- [ENTRIES SUPPLIED]

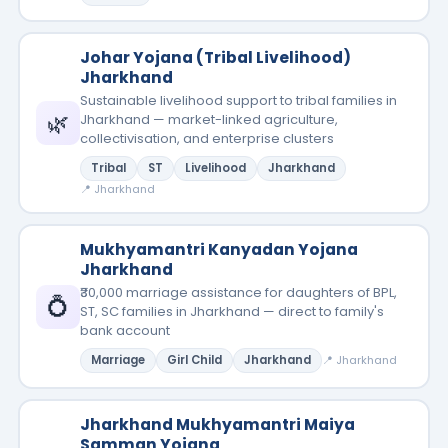
Johar Yojana (Tribal Livelihood)
Jharkhand
Sustainable livelihood support to tribal families in
🌿
Jharkhand — market-linked agriculture,
collectivisation, and enterprise clusters
Tribal
ST
Livelihood
Jharkhand
📍 Jharkhand
Mukhyamantri Kanyadan Yojana
Jharkhand
₹30,000 marriage assistance for daughters of BPL,
💍
ST, SC families in Jharkhand — direct to family's
bank account
Marriage
Girl Child
Jharkhand
📍 Jharkhand
Jharkhand Mukhyamantri Maiya
Samman Yojana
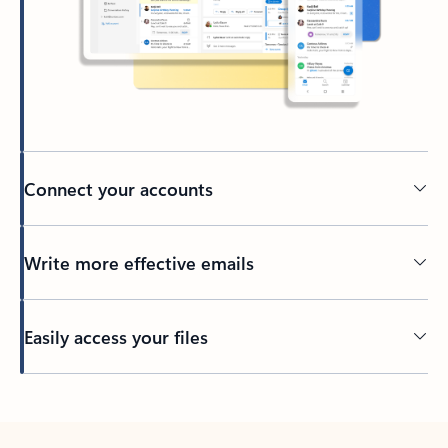
Connect your accounts
Write more effective emails
Easily access your files
Back to tabs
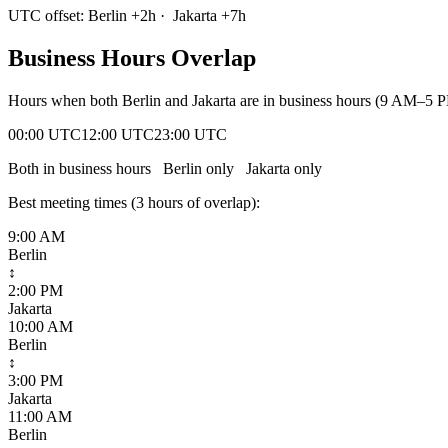
UTC offset:
Berlin
+
2
h
·
Jakarta
+
7
h
Business Hours Overlap
Hours when both
Berlin
and
Jakarta
are in business hours (9 AM–5 P
00:00 UTC
12:00 UTC
23:00 UTC
Both in business hours
Berlin
only
Jakarta
only
Best meeting times (
3
hour
s
of overlap):
9:00 AM
Berlin
↕
2:00 PM
Jakarta
10:00 AM
Berlin
↕
3:00 PM
Jakarta
11:00 AM
Berlin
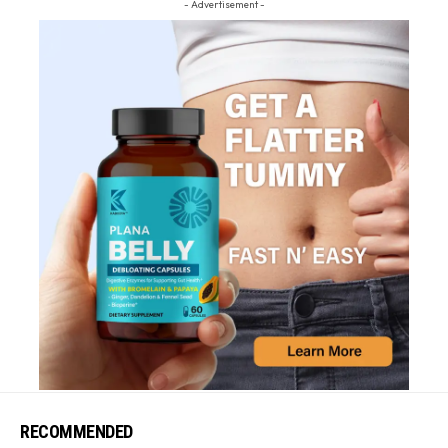
- Advertisement -
RECOMMENDED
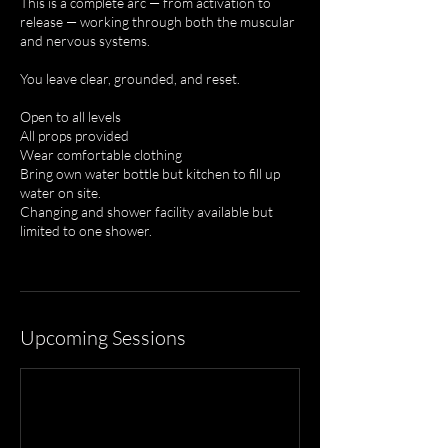
This is a complete arc — from activation to
release — working through both the muscular
and nervous systems.
You leave clear, grounded, and reset.
Open to all levels
All props provided
Wear comfortable clothing
Bring own water bottle but kitchen to fill up
water on site.
Changing and shower facility available but
limited to one shower.
Upcoming Sessions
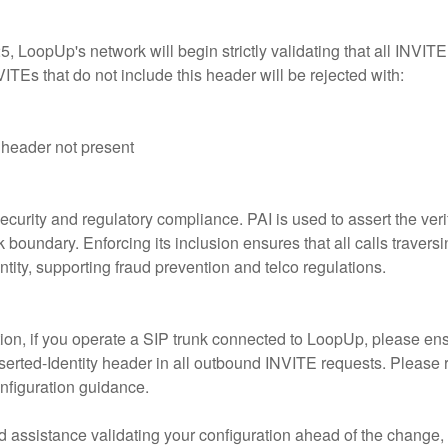
 LoopUp's network will begin strictly validating that all INVITE
ITEs that do not include this header will be rejected with:
 header not present
curity and regulatory compliance. PAI is used to assert the verifi
k boundary. Enforcing its inclusion ensures that all calls traver
ntity, supporting fraud prevention and telco regulations.
on, if you operate a SIP trunk connected to LoopUp, please ens
serted-Identity header in all outbound INVITE requests. Please 
nfiguration guidance.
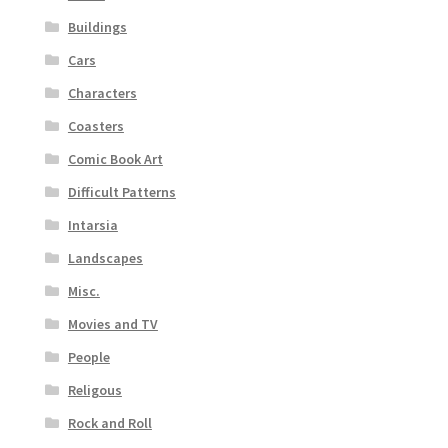
Buildings
Cars
Characters
Coasters
Comic Book Art
Difficult Patterns
Intarsia
Landscapes
Misc.
Movies and TV
People
Religous
Rock and Roll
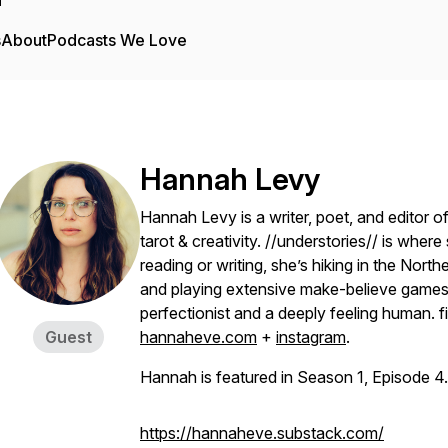
s
About
Podcasts We Love
Hannah Levy
Hannah Levy is a writer, poet, and editor o
tarot & creativity. //understories// is whe
reading or writing, she’s hiking in the Nort
and playing extensive make-believe games 
perfectionist and a deeply feeling human. f
Guest
hannaheve.com
+
instagram
.
Hannah is featured in Season 1, Episode 4.
https://hannaheve.substack.com/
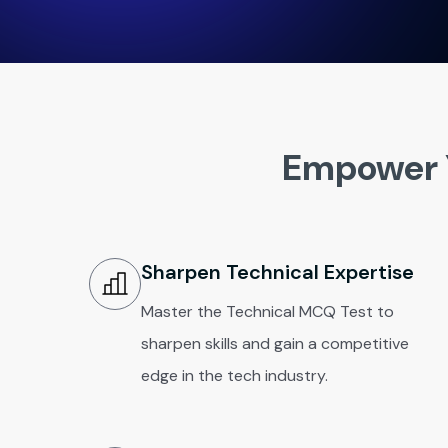
Empower 
Sharpen Technical Expertise
Master the Technical MCQ Test to
sharpen skills and gain a competitive
edge in the tech industry.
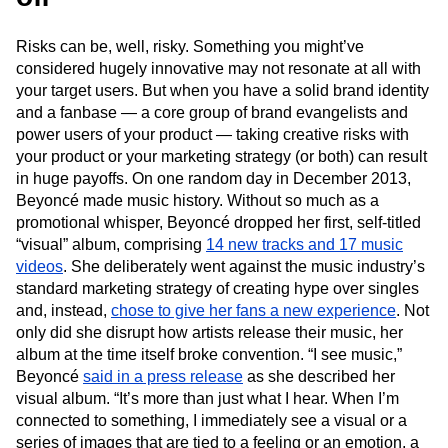
Risks can be, well, risky. Something you might’ve
considered hugely innovative may not resonate at all with
your target users. But when you have a solid brand identity
and a fanbase — a core group of brand evangelists and
power users of your product — taking creative risks with
your product or your marketing strategy (or both) can result
in huge payoffs. On one random day in December 2013,
Beyoncé made music history. Without so much as a
promotional whisper, Beyoncé dropped her first, self-titled
“visual” album, comprising
14 new tracks and 17 music
videos
. She deliberately went against the music industry’s
standard marketing strategy of creating hype over singles
and, instead,
chose to give her fans a new experience
. Not
only did she disrupt how artists release their music, her
album at the time itself broke convention. “I see music,”
Beyoncé
said in a press release
as she described her
visual album. “It’s more than just what I hear. When I’m
connected to something, I immediately see a visual or a
series of images that are tied to a feeling or an emotion, a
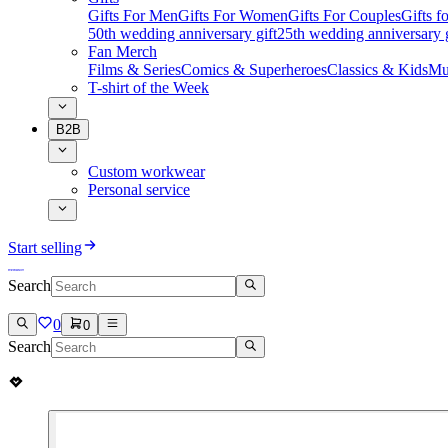
Gifts For Men
Gifts For Women
Gifts For Couples
Gifts 
50th wedding anniversary gift
25th wedding anniversary g
Fan Merch
Films & Series
Comics & Superheroes
Classics & Kids
Mu
T-shirt of the Week
B2B
Custom workwear
Personal service
Start selling
Search
0
0
Search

- [WHAT TO WORK ON]
All entries above are to be set down word for word, and the pictures are to be left out.

- [FINISHED EXERCISE]
Johar Yojana (Tribal Livelihood)
Jharkhand
Sustainable livelihood support to tribal families in
🌿
Jharkhand — market-linked agriculture,
collectivisation, and enterprise clusters
Tribal
ST
Livelihood
Jharkhand
📍 Jharkhand
Mukhyamantri Kanyadan Yojana
Jharkhand
₹30,000 marriage assistance for daughters of BPL,
💍
ST, SC families in Jharkhand — direct to family's
bank account
Marriage
Girl Child
Jharkhand
📍 Jharkhand
Jharkhand Mukhyamantri Maiya
Samman Yojana
Connect your accounts
Write more effective emails
Easily access your files
Back to tabs
UTC offset:
Berlin
+
2
h
·
Jakarta
+
7
h
Business Hours Overlap
Hours when both
Berlin
and
Jakarta
are in business hours (9 AM–5 P
00:00 UTC
12:00 UTC
23:00 UTC
Both in business hours
Berlin
only
Jakarta
only
Best meeting times (
3
hour
s
of overlap):
9:00 AM
Berlin
↕
2:00 PM
Jakarta
10:00 AM
Berlin
↕
3:00 PM
Jakarta
11:00 AM
Berlin
- Advertisement -
RECOMMENDED
This is a complete arc — from activation to
release — working through both the muscular
and nervous systems.
You leave clear, grounded, and reset.
Open to all levels
All props provided
Wear comfortable clothing
Bring own water bottle but kitchen to fill up
water on site.
Changing and shower facility available but
limited to one shower.
Upcoming Sessions
 LoopUp's network will begin strictly validating that all INVITE
ITEs that do not include this header will be rejected with:
 header not present
curity and regulatory compliance. PAI is used to assert the verifi
k boundary. Enforcing its inclusion ensures that all calls traver
ntity, supporting fraud prevention and telco regulations.
on, if you operate a SIP trunk connected to LoopUp, please ens
serted-Identity header in all outbound INVITE requests. Please 
nfiguration guidance.
Buildings
Cars
Characters
Coasters
Comic Book Art
Difficult Patterns
Intarsia
Landscapes
Misc.
Movies and TV
People
Religous
Rock and Roll
s
About
Podcasts We Love
Hannah Levy
Hannah Levy is a writer, poet, and editor o
tarot & creativity. //understories// is whe
reading or writing, she’s hiking in the Nort
and playing extensive make-believe games 
perfectionist and a deeply feeling human. f
Guest
hannaheve.com
+
instagram
.
Hannah is featured in Season 1, Episode 4.
https://hannaheve.substack.com/
Empower 
Sharpen Technical Expertise
Master the Technical MCQ Test to
sharpen skills and gain a competitive
edge in the tech industry.
Risks can be, well, risky. Something you might’ve
considered hugely innovative may not resonate at all with
your target users. But when you have a solid brand identity
and a fanbase — a core group of brand evangelists and
power users of your product — taking creative risks with
your product or your marketing strategy (or both) can result
in huge payoffs. On one random day in December 2013,
Beyoncé made music history. Without so much as a
promotional whisper, Beyoncé dropped her first, self-titled
“visual” album, comprising
14 new tracks and 17 music
videos
. She deliberately went against the music industry’s
standard marketing strategy of creating hype over singles
and, instead,
chose to give her fans a new experience
. Not
only did she disrupt how artists release their music, her
album at the time itself broke convention. “I see music,”
Beyoncé
said in a press release
as she described her
visual album. “It’s more than just what I hear. When I’m
connected to something, I immediately see a visual or a
series of images that are tied to a feeling or an emotion, a
Gifts For Men
Gifts For Women
Gifts For Couples
Gifts 
50th wedding anniversary gift
25th wedding anniversary g
Fan Merch
Films & Series
Comics & Superheroes
Classics & Kids
Mu
T-shirt of the Week
B2B
Custom workwear
Personal service
Start selling
Search
0
0
Search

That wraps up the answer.